Carl Sargeant outlines how the Welsh Government is committing to tackle climate change.
2015 is a crucial year for mobilising international action on climate change and sustainable development. That’s why I am very pleased the Welsh Government will be supporting WWF’s Earth Hour on March 28th, turning out the lights at many of our buildings and Cadw monuments across Wales to show our support for our planet.
I’m proud that Wales is joining this global celebration as a symbol of our support for the environment. Yet again we expect hundreds of thousands of people in Wales to take part, joining many millions around the world. Our iconic landmarks, including the Senedd, will join famous buildings from New York to Sydney in switching off the lights.
But of course Earth Hour is about more than joining in on the night. It’s also a reminder that we need to take action throughout the year to secure a brighter future.
In September this year, 193 United Nations member states will be agreeing the new Sustainable Development Goals (SDGs). In December, governments from around the world will meet in Paris to agree a new global treaty on climate change under the United Nations Framework Convention on Climate Change process. Securing these agreements is vital if we are to keep global warming below the agreed upper limit of 2 degrees Celsius, support equitable and sustainable use of resources, and tackle poverty.

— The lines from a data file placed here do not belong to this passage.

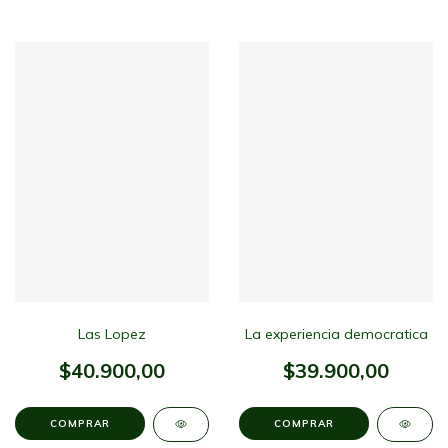
Las Lopez
La experiencia democratica
$40.900,00
$39.900,00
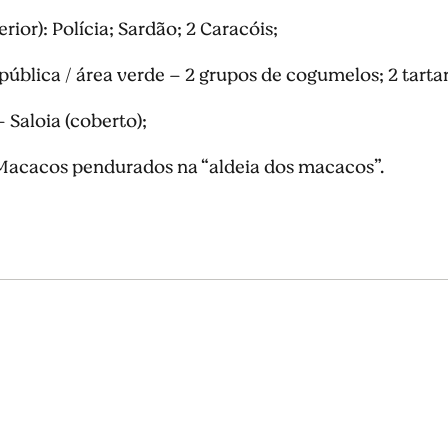
rior): Polícia; Sardão; 2 Caracóis;
ública / área verde – 2 grupos de cogumelos; 2 tartar
 Saloia (coberto);
 Macacos pendurados na “aldeia dos macacos”.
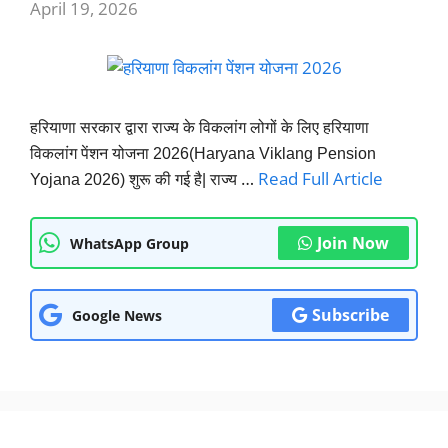
April 19, 2026
हरियाणा सरकार द्वारा राज्य के विकलांग लोगों के लिए हरियाणा
विकलांग पेंशन योजना 2026(
Haryana Viklang Pension
…
Read Full Article
Yojana 2026
) शुरू की गई है| राज्य
Join Now
WhatsApp Group
Subscribe
Google News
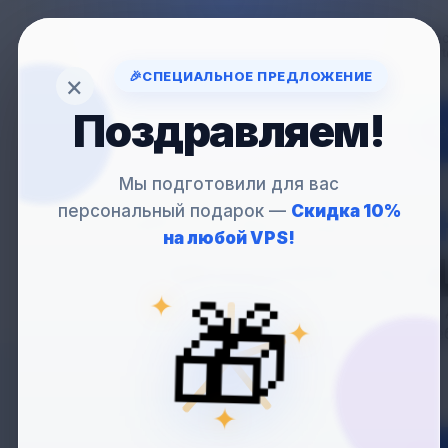
Вопрос
support
🎉
СПЕЦИАЛЬНОЕ ПРЕДЛОЖЕНИЕ
×
Поздравляем!
VP
Мы подготовили для вас
персональный подарок —
Скидка 10%
VPS С
ВЫДЕЛЕН
на любой VPS!
— МОЩНОСТЬ 
🎁
✦
Идеальное решение д
✦
процессов, тре
✦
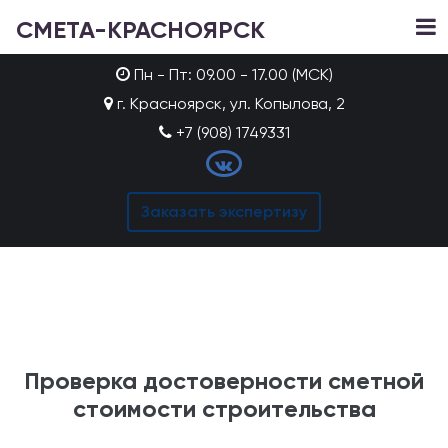
СМЕТА-КРАСНОЯРСК
Пн - Пт: 09.00 - 17.00 (МСК)
г. Красноярск, ул. Копылова, 2
+7 (908) 1749331
Заказать экспертизу
Проверка достоверности сметной
стоимости строительства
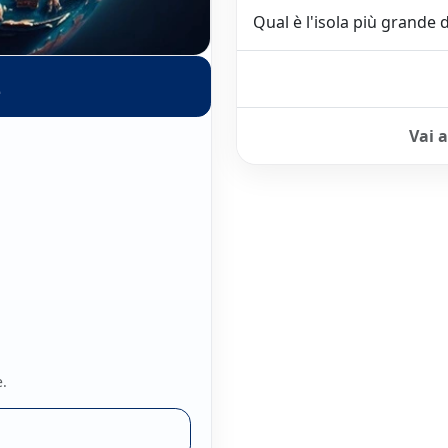
Qual è l'isola più grande d
z
Vai 
e.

It is therefore vitally important that Wales, in this momentous year, continues to demonstrate international leadership.
The recent passing of the Well-being of Future Generations (Wales) Bill is a huge achievement. We are one of the first countries to have legislated to put sustainable development at the heart of our government and our public services to help us safeguard the interests of future generations. We have also sought to align the seven well-being goals in the Bill with the emerging UN international Sustainable Development Goals. . The world has been watching us along this journey and I have no doubt it will be celebrated. We should be very proud of what we have achieved, but the work now starts to deliver the Wales we want.

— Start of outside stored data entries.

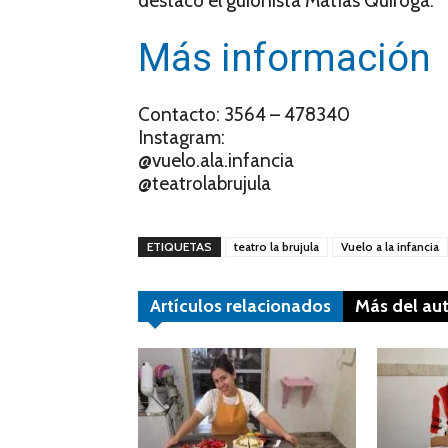
destacó el guionista Matías Quiroga.
Más información
Contacto: 3564 – 478340
Instagram:
@vuelo.ala.infancia
@teatrolabrujula
ETIQUETAS
teatro la brujula
Vuelo a la infancia
Artículos relacionados
Más del au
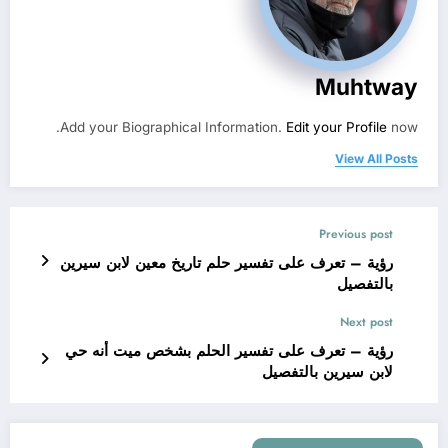
Muhtway
Add your Biographical Information.
Edit your Profile
now.
View All Posts
Previous post
رؤية – تعرف على تفسير حلم تاريخ معين لابن سيرين
بالتفصيل
Next post
رؤية – تعرف على تفسير الحلم بشخص ميت أنه حي
لابن سيرين بالتفصيل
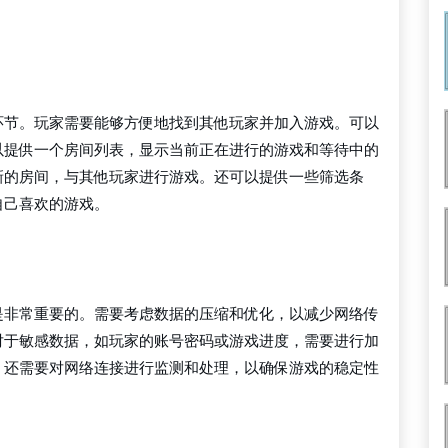
环节。玩家需要能够方便地找到其他玩家并加入游戏。可以
以提供一个房间列表，显示当前正在进行的游戏和等待中的
新的房间，与其他玩家进行游戏。还可以提供一些筛选条
自己喜欢的游戏。
是非常重要的。需要考虑数据的压缩和优化，以减少网络传
对于敏感数据，如玩家的账号密码或游戏进度，需要进行加
。还需要对网络连接进行监测和处理，以确保游戏的稳定性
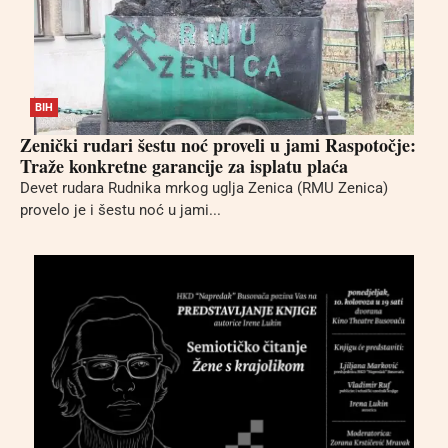
BIH
Zenički rudari šestu noć proveli u jami Raspotočje:
Traže konkretne garancije za isplatu plaća
Devet rudara Rudnika mrkog uglja Zenica (RMU Zenica)
provelo je i šestu noć u jami...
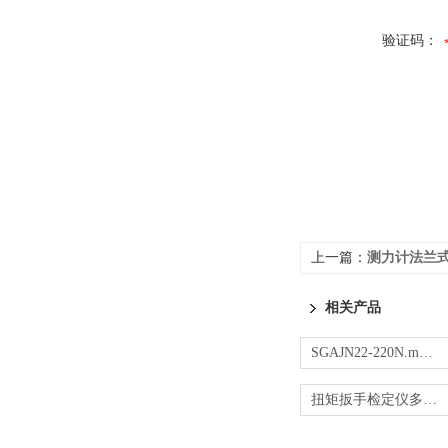
验证码：
上一篇：
测力计法兰
相关产品
SGAJN22-220N.m便携式扭力测试仪 传感器动力
扭矩扳手检定仪多少钱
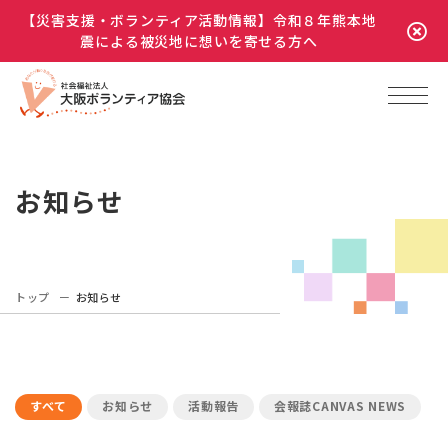
【災害支援・ボランティア活動情報】令和８年熊本地
震による被災地に想いを寄せる方へ
お知らせ
トップ
お知らせ
すべて
お知らせ
活動報告
会報誌CANVAS NEWS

Wales faces a number of long-term challenges, including climate change, which in particular will impact the most vulnerable here in Wales. It will also have very real human impact beyond our borders – for example through famine, drought and damage to the precious forests, rivers and oceans on which many communities depend for their survival. The seventh goal in the Well-being of Future Generations raises the importance of Wales’ global responsibility.
Climate change is very much a people as well as planet issue. Recognising the social justice impacts of climate change continues to underpin our work internationally with partners, including our work in Africa.
I am proud of Wales’ record. We were one of the first countries to have a sustainable development duty, the first Fair Trade Nation and one of the first countries to legislate for Active Travel.
Of course there is still a long way to go. That is why I have committed to climate targets in Environment Bill – to better evaluate our progress, provide certainty to help drive investment for a low-carbon economy and confirm achievable targets to work towards, with the overall target of reducing greenhouse emissions by 80% in 2050 against 1990 levels. I want to make sure Wales is doing all it can to take full accountability of its global duty.
Ultimately though, no government can tackle climate change alone. It requires collective action. Our aim is therefore also to enable and empower people to act. That is why Earth Hour is so important as an accessible way for people to show they care for our planet, and to inspire them to take positive action.